◆ Problem to solve:
Each line that holds the string "Trapani" counts once. Say how many such lines the entries have, giving the number only.

◆ Extracted entries:
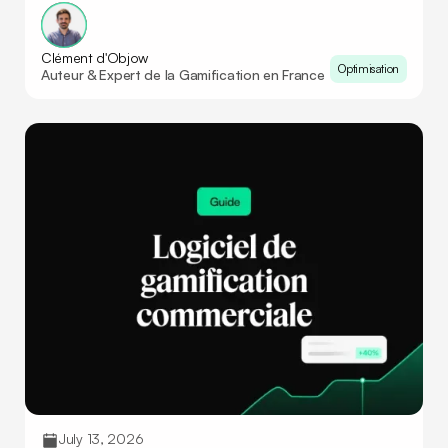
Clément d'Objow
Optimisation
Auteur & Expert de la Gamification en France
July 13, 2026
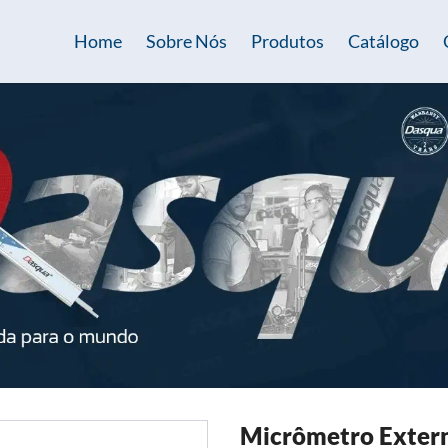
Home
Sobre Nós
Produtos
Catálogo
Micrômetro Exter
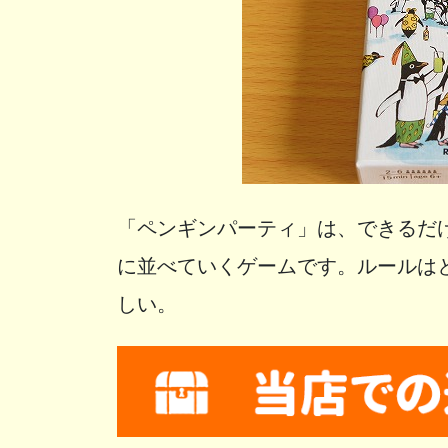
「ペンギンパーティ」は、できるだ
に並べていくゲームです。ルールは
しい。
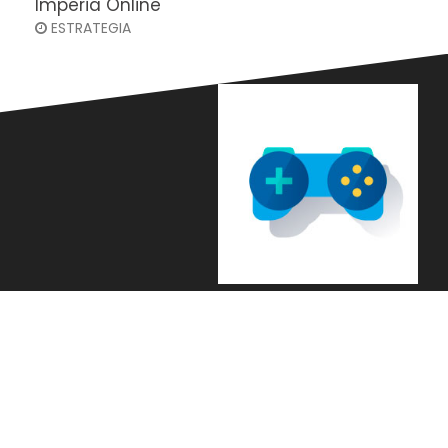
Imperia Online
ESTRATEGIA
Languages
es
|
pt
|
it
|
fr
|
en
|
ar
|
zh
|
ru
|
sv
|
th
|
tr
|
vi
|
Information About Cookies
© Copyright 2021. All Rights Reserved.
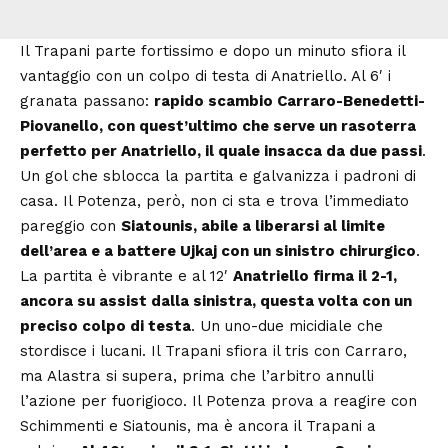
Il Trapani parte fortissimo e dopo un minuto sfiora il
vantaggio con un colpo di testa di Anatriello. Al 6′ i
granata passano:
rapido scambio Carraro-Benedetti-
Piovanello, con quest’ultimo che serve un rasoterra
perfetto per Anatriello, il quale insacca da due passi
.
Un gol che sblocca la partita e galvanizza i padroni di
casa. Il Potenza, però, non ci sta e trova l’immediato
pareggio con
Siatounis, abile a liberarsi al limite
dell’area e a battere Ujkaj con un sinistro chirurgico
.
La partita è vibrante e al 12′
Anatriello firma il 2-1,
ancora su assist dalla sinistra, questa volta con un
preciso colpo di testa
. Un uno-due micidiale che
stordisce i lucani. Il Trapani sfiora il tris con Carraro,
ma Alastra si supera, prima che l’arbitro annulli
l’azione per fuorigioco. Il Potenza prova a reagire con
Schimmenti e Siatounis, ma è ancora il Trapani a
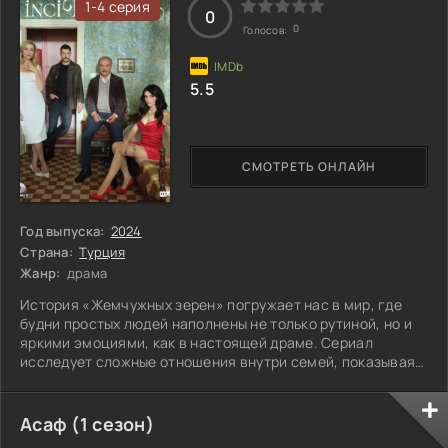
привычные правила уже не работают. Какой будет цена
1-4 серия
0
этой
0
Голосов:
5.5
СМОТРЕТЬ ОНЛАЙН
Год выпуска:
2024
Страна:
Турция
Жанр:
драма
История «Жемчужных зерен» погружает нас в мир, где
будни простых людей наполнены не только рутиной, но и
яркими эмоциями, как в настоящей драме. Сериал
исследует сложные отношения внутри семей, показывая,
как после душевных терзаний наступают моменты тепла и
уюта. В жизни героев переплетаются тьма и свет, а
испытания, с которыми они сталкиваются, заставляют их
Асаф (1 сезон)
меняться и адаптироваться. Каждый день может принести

---

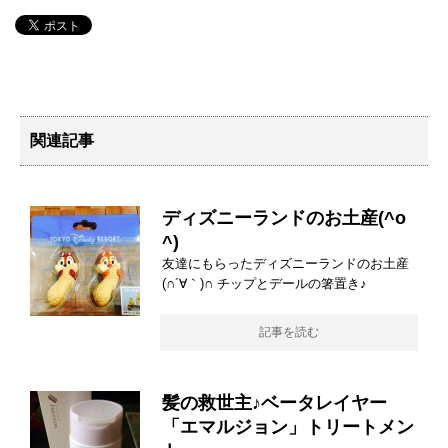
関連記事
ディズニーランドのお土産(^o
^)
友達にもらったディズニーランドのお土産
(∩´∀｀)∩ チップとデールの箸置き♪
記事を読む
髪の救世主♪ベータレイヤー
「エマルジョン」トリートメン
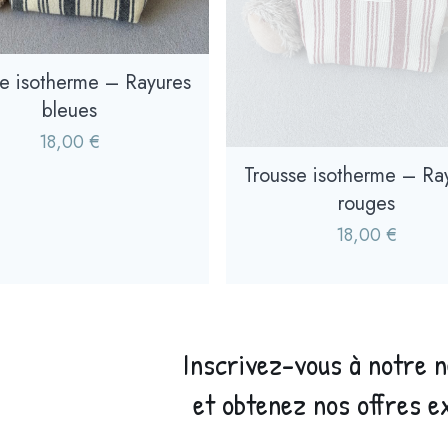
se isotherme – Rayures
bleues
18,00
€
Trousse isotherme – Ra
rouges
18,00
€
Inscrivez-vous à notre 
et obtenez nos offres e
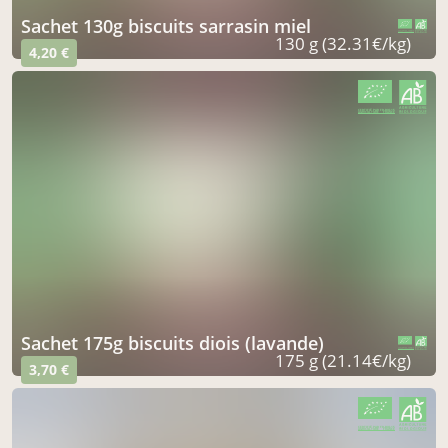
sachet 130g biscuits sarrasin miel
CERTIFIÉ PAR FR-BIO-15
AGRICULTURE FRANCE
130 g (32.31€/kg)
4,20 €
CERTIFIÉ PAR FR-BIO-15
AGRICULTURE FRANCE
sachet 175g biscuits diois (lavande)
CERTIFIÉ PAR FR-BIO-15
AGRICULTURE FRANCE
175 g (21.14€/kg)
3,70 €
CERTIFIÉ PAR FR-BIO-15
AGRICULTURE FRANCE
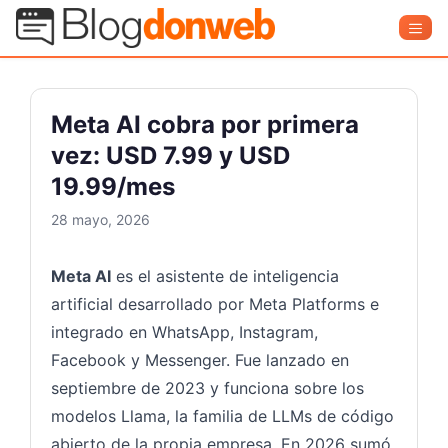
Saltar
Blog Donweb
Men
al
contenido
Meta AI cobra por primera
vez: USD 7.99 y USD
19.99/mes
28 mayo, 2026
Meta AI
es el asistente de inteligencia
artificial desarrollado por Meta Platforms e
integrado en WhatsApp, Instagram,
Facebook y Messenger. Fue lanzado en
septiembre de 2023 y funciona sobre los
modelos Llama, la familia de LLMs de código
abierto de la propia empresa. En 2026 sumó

◆ Finished exercise:
3